We’re not trying to replace people’s experience with the Scriptures. We are trying to provide a tool that makes them coherent, understandable, and approachable.

How do your videos point to that?

We want to make them accessible and easy and that churches would want to adopt and use. 

Okay. So even if you are throwing them up on YouTube for some guy to find all by himself, the intent is for communities to use them.

Totally. They are getting airtime in churches all over the planet. It’s really cool! 

I’m a huge fan of people not trying reading the Bible on their own. I think you can do so, but we only stand to be enriched and helped when we read them in community. So I think the videos are a way of reading the Bible in community and helping give people tools. Nothing replaces a community of disciples learning to follow Jesus, immersing themselves in the scriptures, and being a people of the scriptures. That’s an irreplaceable factor.

It comes back to discipleship, just like with the artists.

Yes, that’s exactly right. So in that sense, we are creating a tool that helps people do what is the most important thing, but it’s also a form of outreach. 

Nothing replaces a community of disciples learning to follow Jesus, immersing themselves in the scriptures, and being a people of the scriptures. That’s an irreplaceable factor.

Oh yes. An amazing form of outreach!

We are trying not to use any Christian lingo in order to make it understandable to anybody.

So you’re not using lingo. What are other approaches that are in the back of your head when you plan these videos that give them such broad culture speak?
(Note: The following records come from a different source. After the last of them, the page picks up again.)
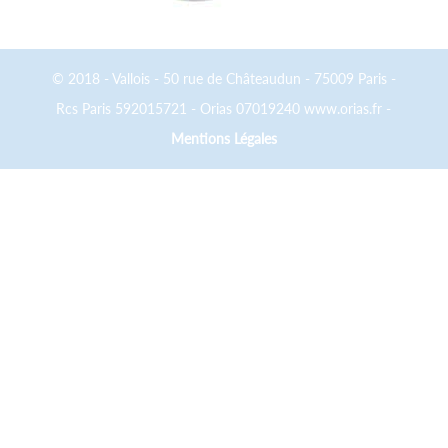
© 2018 - Vallois - 50 rue de Châteaudun - 75009 Paris -
Rcs Paris 592015721 - Orias 07019240 www.orias.fr -
Mentions Légales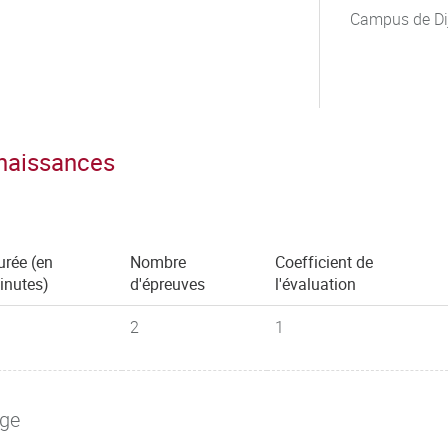
Campus de Di
nnaissances
urée (en
Nombre
Coefficient de
inutes)
d'épreuves
l'évaluation
2
1
age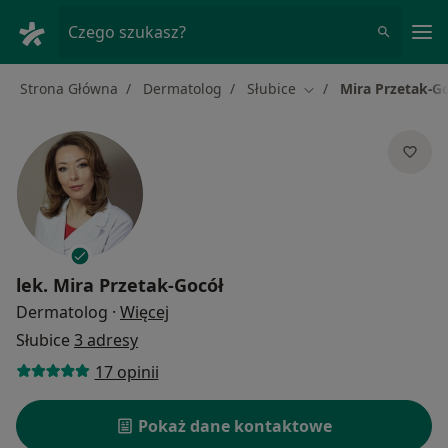
Me
Czego szukasz?
Strona Główna
Dermatolog
Słubice
Mira Przetak-G
Zmień miasto
lek.
Mira Przetak-Gocół
O specjalizacjach
Dermatolog
·
Więcej
Słubice
3 adresy
17 opinii
Pokaż dane kontaktowe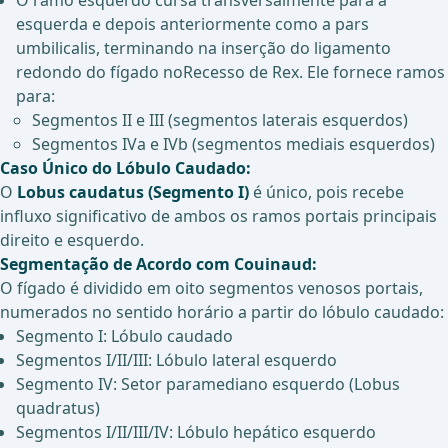
O ramo esquerdo cursa transversalmente para a
esquerda e depois anteriormente como a pars
umbilicalis, terminando na inserção do ligamento
redondo do fígado no
Recesso de Rex. Ele fornece ramos
para:
Segmentos II e III (segmentos laterais esquerdos)
Segmentos IVa e IVb (segmentos mediais esquerdos)
Caso Único do Lóbulo Caudado:
O
Lobus caudatus (Segmento I)
é único, pois recebe
influxo significativo de ambos os ramos portais principais
direito e esquerdo.
Segmentação de Acordo com Couinaud:
O fígado é dividido em oito segmentos venosos portais,
numerados no sentido horário a partir do lóbulo caudado:
Segmento I: Lóbulo caudado
Segmentos I/II/III: Lóbulo lateral esquerdo
Segmento IV: Setor paramediano esquerdo (Lobus
quadratus)
Segmentos I/II/III/IV: Lóbulo hepático esquerdo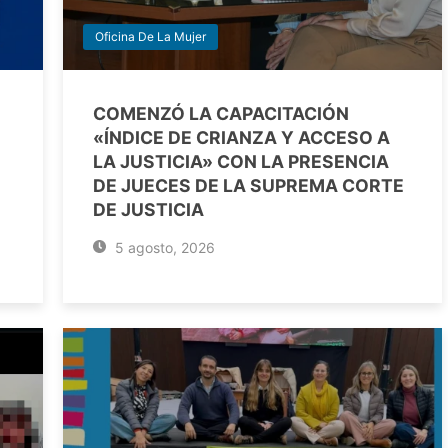
Oficina De La Mujer
COMENZÓ LA CAPACITACIÓN
«ÍNDICE DE CRIANZA Y ACCESO A
LA JUSTICIA» CON LA PRESENCIA
DE JUECES DE LA SUPREMA CORTE
DE JUSTICIA
5 agosto, 2026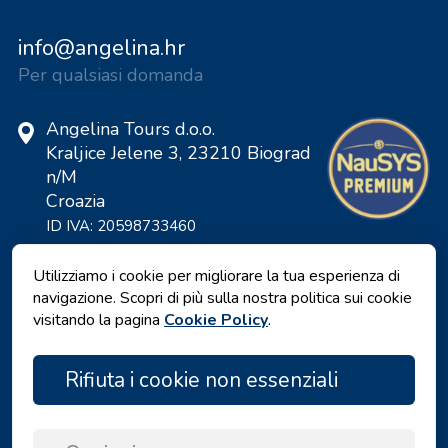
info@angelina.hr
Per qualsiasi domanda
Angelina Tours d.o.o.
Kraljice Jelene 3, 23210 Biograd
n/M
Croazia
ID IVA: 20598733460
ID: HR-AB-23-060130534, MB:
0650676
Utilizziamo i cookie per migliorare la tua esperienza di
navigazione. Scopri di più sulla nostra politica sui cookie
visitando la pagina
Cookie Policy
.
Rifiuta i cookie non essenziali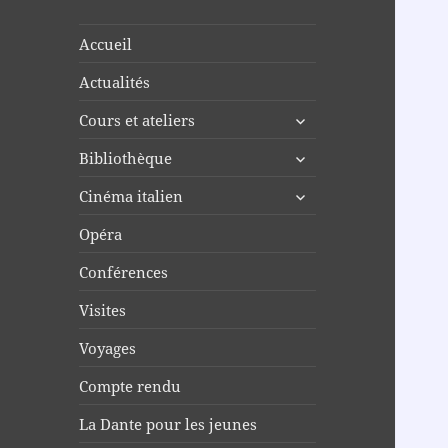
Accueil
Actualités
ouvrir
Cours et ateliers
le
ouvrir
Bibliothèque
sous-
le
menu
ouvrir
Cinéma italien
sous-
le
menu
Opéra
sous-
menu
Conférences
Visites
Voyages
Compte rendu
La Dante pour les jeunes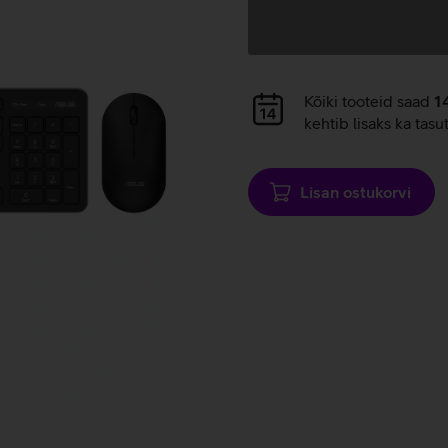
Andmete
laadimine
Andmete
Kõiki tooteid saad
1
laadimine
kehtib lisaks ka tasu
Lisan ostukorvi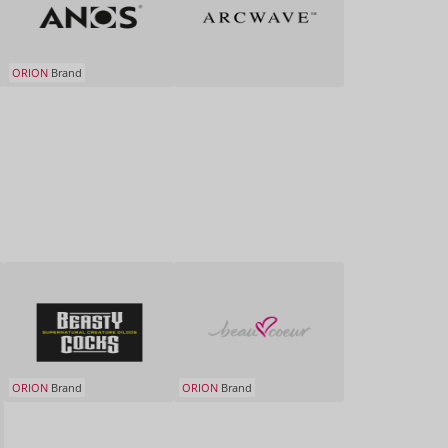
ORION
Brand
ORION
Brand
ORION
Brand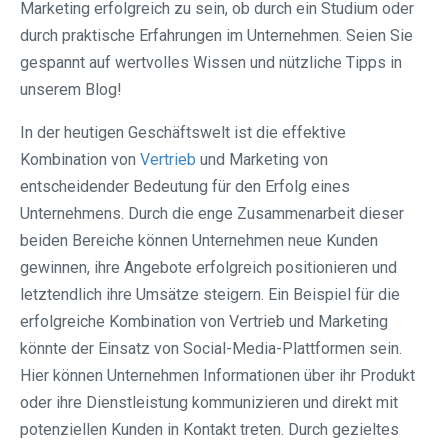
Marketing erfolgreich zu sein, ob durch ein Studium oder
durch praktische Erfahrungen im Unternehmen. Seien Sie
gespannt auf wertvolles Wissen und nützliche Tipps in
unserem Blog!
In der heutigen Geschäftswelt ist die effektive
Kombination von
Vertrieb
und Marketing von
entscheidender Bedeutung für den Erfolg eines
Unternehmens. Durch die enge Zusammenarbeit dieser
beiden Bereiche können Unternehmen neue Kunden
gewinnen, ihre Angebote erfolgreich positionieren und
letztendlich ihre Umsätze steigern. Ein Beispiel für die
erfolgreiche Kombination von Vertrieb und Marketing
könnte der Einsatz von Social-Media-Plattformen sein.
Hier können Unternehmen Informationen über ihr Produkt
oder ihre Dienstleistung kommunizieren und direkt mit
potenziellen Kunden in Kontakt treten. Durch gezieltes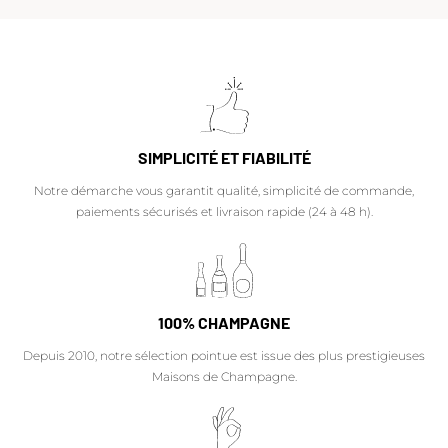
SIMPLICITÉ ET FIABILITÉ
Notre démarche vous garantit qualité, simplicité de commande,
paiements sécurisés et livraison rapide (24 à 48 h).
100% CHAMPAGNE
Depuis 2010, notre sélection pointue est issue des plus prestigieuses
Maisons de Champagne.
Well it’s just… I use the words that I would use to explain it. Laughs. And again, part of that’s my story.  I didn’t grow up with the Bible. I was a young adult really encountering this as new world and was really, really thrown by it. I loved Jesus, but the Bible was challenging for me!  So I had to reconcile myself to it and work with it and I ended up finding it beautiful and amazing.

Challenging in its approach or challenging in its implications?

Oh, challenging in its content! And like why… what is this?

So you’re having that experience at the back of your head as you are planning and teaching.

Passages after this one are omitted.